For anyone wanting to comment, we ask that you comment in a polite and respectful manner, and we ask that you be as constructive as possible. If you can be useful to the brave souls who submitted their query and comment on the query, that’s great. Please keep any anonymous tirades on publishing or other snarky comments to yourself. This is and should remain an open and safe forum for people to put themselves and their queries out there so that everyone can learn. I’m leaving comments open and open to anonymous posters, as I always have; don’t make me feel the need to change that policy.
And for those who have never “met” Query Shark, get over there and do that. She’s the originator of the query critique, the queen, if you will.
Dear Ms Faust
Every 100 years there comes upon this planet a writer whose work enlightens that generation and those that will follow. Until that person arrives you’ll have to make do with me.
While I did chuckle a bit at your opening line I wonder if the self-defeating tone might hurt you in the end? It didn’t bother me, but I’m not sure other agents wouldn’t have a different reaction.
Mae Clarke is a nineteen year old girl who’s been alive for six months after being created in a test tube having been brought up by robots and an insane non-scientist. Her mother, Carla Neill, is on the starship Dravid (currently patrolling the Colonial side of the Zone), trying to avoid everyone and who everyone tries to avoid. Her father, Alan Radford, is passing the rest of his life on early twenty-first century Earth hoping that he won’t be kidnapped and sent into the future again.
I’m having some trouble following this. Your first sentence was one I had to read twice and I guess the introduction, this entire paragraph, doesn’t grab me. Nothing about this feels particularly riveting or different.
All three are destined to meet (there wouldn’t be a novel in it if they didn’t) at least that’s what Harold, the insane non-scientist obsessed with his and their destiny, thinks is their destiny. Aided, abetted and obstructed in his plans are two robots, a seven foot reptilian doctor, the commander of the Dravid and a dictatorial Dagon who is determined to resurrect her military career by breaking as many rules as she can without her rusting brick of a ship falling apart.
I like how your humor comes through. I think that’s my favorite part of your query, your asides, however since I doubt you do that in the novel I’m not sure it’s going to be enough to make me want to request the book. I think part of the problem with this is that you’re so focused on trying to put the comedic elements into your query that I’m getting no sense of what the book is about or the story.

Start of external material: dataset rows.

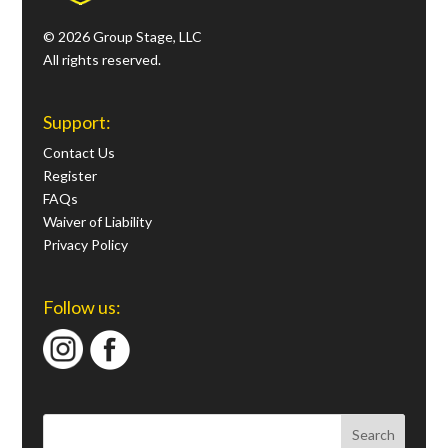
© 2026 Group Stage, LLC
All rights reserved.
Support:
Contact Us
Register
FAQs
Waiver of Liability
Privacy Policy
Follow us:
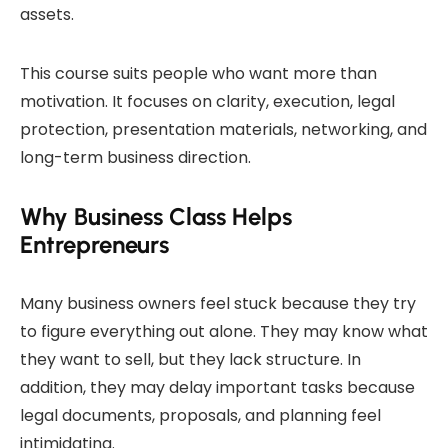
assets.
This course suits people who want more than
motivation. It focuses on clarity, execution, legal
protection, presentation materials, networking, and
long-term business direction.
Why Business Class Helps
Entrepreneurs
Many business owners feel stuck because they try
to figure everything out alone. They may know what
they want to sell, but they lack structure. In
addition, they may delay important tasks because
legal documents, proposals, and planning feel
intimidating.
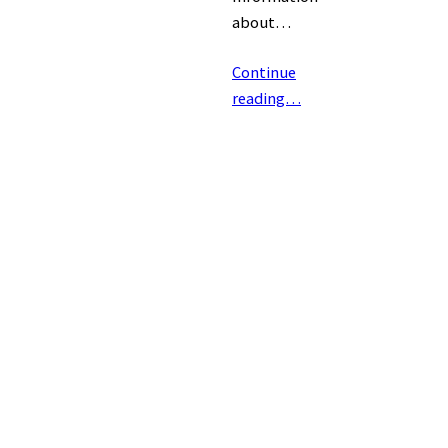
about…
Continue
reading…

When querying a humorous story the humor needs to come through in the showing of the story, not trying purposely to be funny.
A Stitch In Time is a Science Fiction comedy written by [redacted] (that’s me) and has some vague similarities to Blonde Bombshell by Tom Holt and the Space Captain Smith Trilogy by Toby Frost.
I have had two short stories published in failed ezines, two on failed websites and two non-fiction articles for succesful magazines as well as being a regular book/film/tv reviewer for the irregularly published SFF ezine Hub. I have three teenage boys, an old car, a rented flat and act out my fantasies for the Knebworth Amateur Theatrical Society twice a year, as well as being the author of this stunning query.
I think this is funny. Obviously I appreciate your humor, I only wish I could get it in the blurb of the book, without you trying to be so in-your-face about it.
I look forward to hearing from at your earliest convenience.